Exercise description: Restate the records that follow word for word. Omit the images.

────────

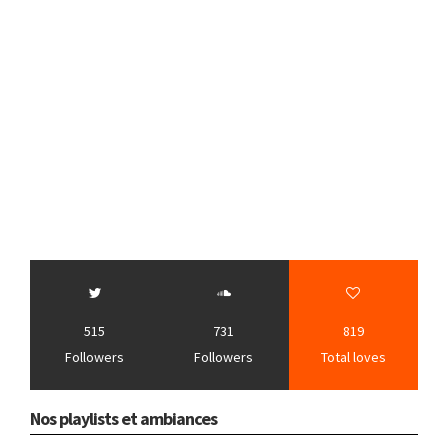
515
731
819
Followers
Followers
Total loves
Nos playlists et ambiances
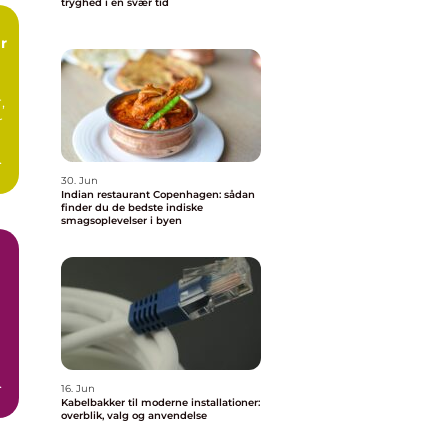
tryghed i en svær tid
,
r
d
.
30. Jun
Indian restaurant Copenhagen: sådan
finder du de bedste indiske
smagsoplevelser i byen
er
16. Jun
Kabelbakker til moderne installationer:
overblik, valg og anvendelse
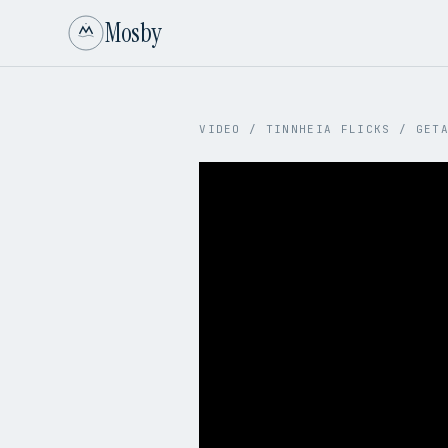
Mosby
VIDEO
/
TINNHEIA FLICKS
/
GET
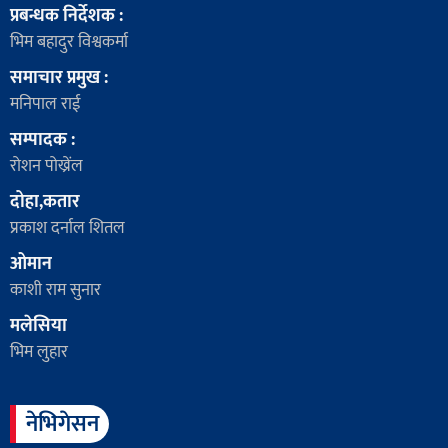
प्रबन्धक निर्देशक :
भिम बहादुर विश्वकर्मा
समाचार प्रमुख :
मनिपाल राई
सम्पादक :
रोशन पोख्रेंल
दोहा,कतार
प्रकाश दर्नाल शितल
ओमान
काशी राम सुनार
मलेसिया
भिम लुहार
नेभिगेसन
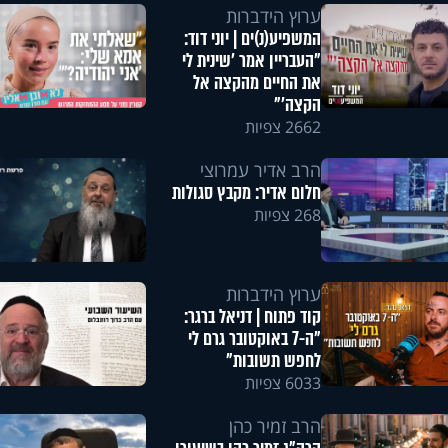
ערוץ הידברות
המשפיע(נ)ים | יוני דוד:
"העבריין אמר 'שינית לי
את החיים מהקצה אל
הקצה'"
2662 צפיות
הרב אדיר עמרוצי
חלום אדיר: מקבץ סגולות
268 צפיות
ערוץ הידברות
קוד פתוח | דניאל ברגר:
"ה-7 באוקטובר גרם לי
לחפש תשובות"
6033 צפיות
הרב זמיר כהן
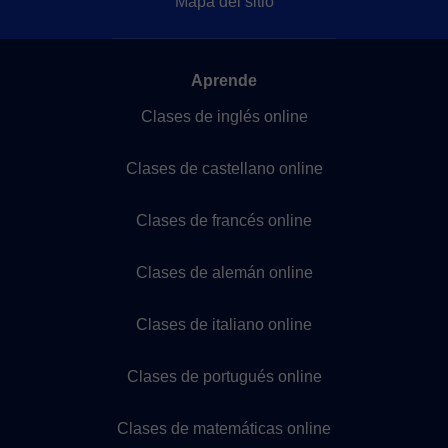
Mapa del sitio
Aprende
Clases de inglés online
Clases de castellano online
Clases de francés online
Clases de alemán online
Clases de italiano online
Clases de portugués online
Clases de matemáticas online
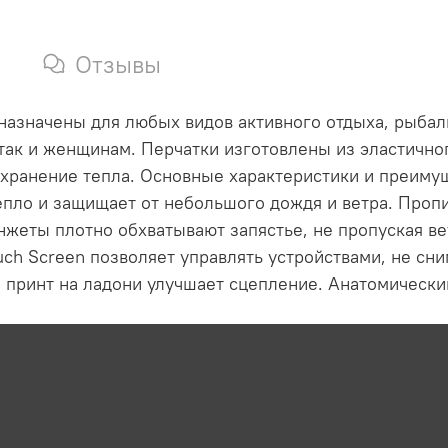
Отзывы
азначены для любых видов активного отдыха, рыбалк
так и женщинам. Перчатки изготовлены из эластичног
охранение тепла. Основные характеристики и преиму
епло и защищает от небольшого дождя и ветра. Пропи
жеты плотно обхватывают запястье, не пропуская вет
ch Screen позволяет управлять устройствами, не сни
й принт на ладони улучшает сцепление. Анатомически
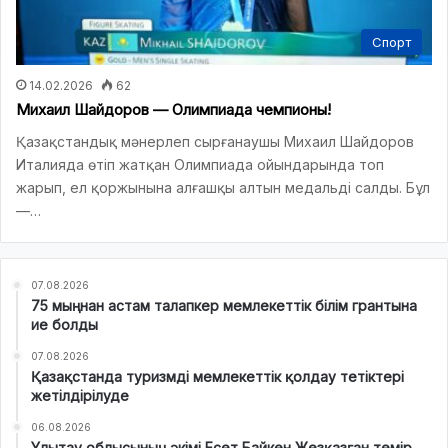
Спорт
14.02.2026
62
Михаил Шайдоров — Олимпиада чемпионы!
Қазақстандық мәнерлеп сырғанаушы Михаил Шайдоров
Италияда өтіп жатқан Олимпиада ойындарында топ
жарып, ел қоржынына алғашқы алтын медальді салды. Бұл
—…
07.08.2026
75 мыңнан астам талапкер мемлекеттік білім грантына
ие болды
07.08.2026
Қазақстанда туризмді мемлекеттік қолдау тетіктері
жетілдірілуде
06.08.2026
Ұлытау облысының әкімі Есет Байкен Жезқазған темір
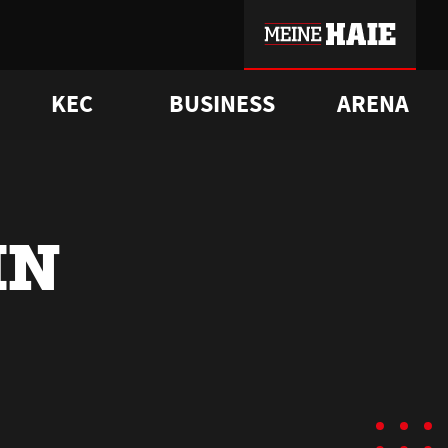
KEC
BUSINESS
ARENA
sgrü
mmer-Historie
pporter Club
Vorverkaufstermine
ß
e
FAQ
Geschichte
Service
IN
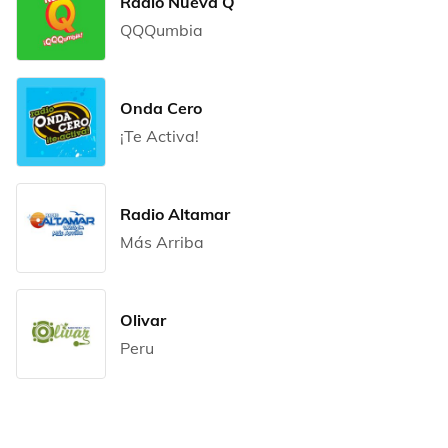
Radio Nueva Q
QQQumbia
Onda Cero
¡Te Activa!
Radio Altamar
Más Arriba
Olivar
Peru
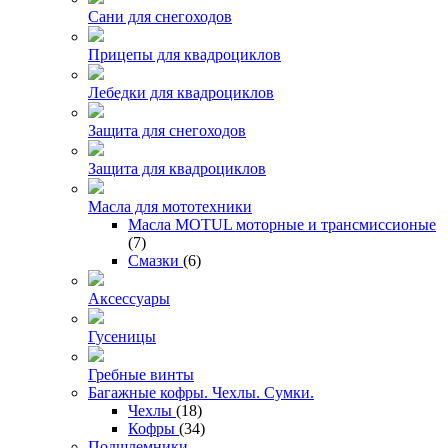
Сани для снегоходов
Прицепы для квадроциклов
Лебедки для квадроциклов
Защита для снегоходов
Защита для квадроциклов
Масла для мототехники
Масла MOTUL моторные и трансмиссионые
(7)
Смазки
(6)
Аксессуары
Гусеницы
Гребные винты
Багажные кофры. Чехлы. Сумки.
Чехлы
(18)
Кофры
(34)
Подшлемники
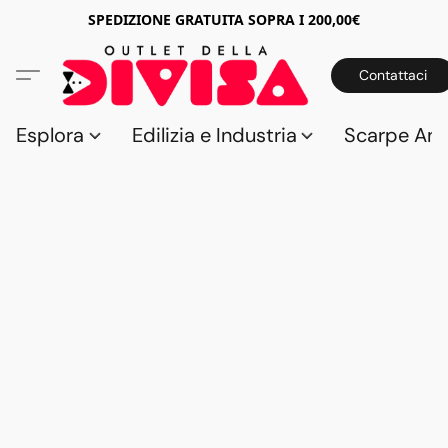
SPEDIZIONE GRATUITA SOPRA I 200,00€
Contattaci
Esplora
Edilizia e Industria
Scarpe Anti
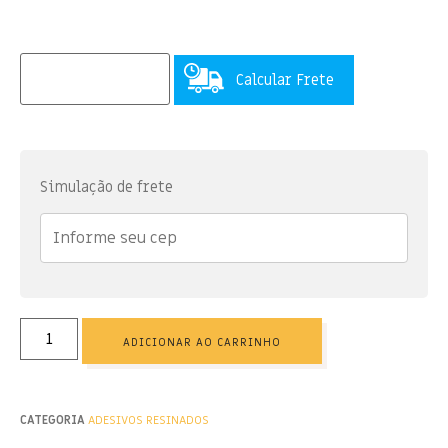
Calcular Frete
Simulação de frete
ADICIONAR AO CARRINHO
CATEGORIA
ADESIVOS RESINADOS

────────

Result below:
515
731
819
Followers
Followers
Total loves
Nos playlists et ambiances
tryghed i en svær tid
,
r
d
.
30. Jun
Indian restaurant Copenhagen: sådan
finder du de bedste indiske
smagsoplevelser i byen
er
16. Jun
Kabelbakker til moderne installationer:
overblik, valg og anvendelse
Mosby
VIDEO
/
TINNHEIA FLICKS
/
GET
प्रबन्धक निर्देशक :
भिम बहादुर विश्वकर्मा
समाचार प्रमुख :
मनिपाल राई
सम्पादक :
रोशन पोख्रेंल
दोहा,कतार
प्रकाश दर्नाल शितल
ओमान
काशी राम सुनार
मलेसिया
भिम लुहार
नेभिगेसन
ערוץ הידברות
המשפיע(נ)ים | יוני דוד:
"העבריין אמר 'שינית לי
את החיים מהקצה אל
הקצה'"
2662 צפיות
הרב אדיר עמרוצי
חלום אדיר: מקבץ סגולות
268 צפיות
ערוץ הידברות
קוד פתוח | דניאל ברגר:
"ה-7 באוקטובר גרם לי
לחפש תשובות"
6033 צפיות
הרב זמיר כהן
Mapa del sitio
Aprende
Clases de inglés online
Clases de castellano online
Clases de francés online
Clases de alemán online
Clases de italiano online
Clases de portugués online
Clases de matemáticas online
Отзывы
азначены для любых видов активного отдыха, рыбалк
так и женщинам. Перчатки изготовлены из эластичног
охранение тепла. Основные характеристики и преиму
епло и защищает от небольшого дождя и ветра. Пропи
жеты плотно обхватывают запястье, не пропуская вет
ch Screen позволяет управлять устройствами, не сни
й принт на ладони улучшает сцепление. Анатомически
Спорт
14.02.2026
62
Михаил Шайдоров — Олимпиада чемпионы!
Қазақстандық мәнерлеп сырғанаушы Михаил Шайдоров
Италияда өтіп жатқан Олимпиада ойындарында топ
жарып, ел қоржынына алғашқы алтын медальді салды. Бұл
—…
07.08.2026
75 мыңнан астам талапкер мемлекеттік білім грантына
ие болды
07.08.2026
Қазақстанда туризмді мемлекеттік қолдау тетіктері
жетілдірілуде
06.08.2026
Ұлытау облысының әкімі Есет Байкен Жезқазған темір
KEC
BUSINESS
ARENA
sgrü
mmer-Historie
pporter Club
Vorverkaufstermine
ß
e
FAQ
Geschichte
Service
IN
Radio Nueva Q
QQQumbia
Onda Cero
¡Te Activa!
Radio Altamar
Más Arriba
Olivar
Peru
Сани для снегоходов
Прицепы для квадроциклов
Лебедки для квадроциклов
Защита для снегоходов
Защита для квадроциклов
Масла для мототехники
Масла MOTUL моторные и трансмиссионые
(7)
Смазки
(6)
Аксессуары
Гусеницы
Гребные винты
Багажные кофры. Чехлы. Сумки.
Чехлы
(18)
Кофры
(34)
Подшлемники
SPEDIZIONE GRATUITA SOPRA I 200,00€
Contattaci
Esplora
Edilizia e Industria
Scarpe Anti
Calcular Frete
Simulação de frete
ADICIONAR AO CARRINHO
CATEGORIA
ADESIVOS RESINADOS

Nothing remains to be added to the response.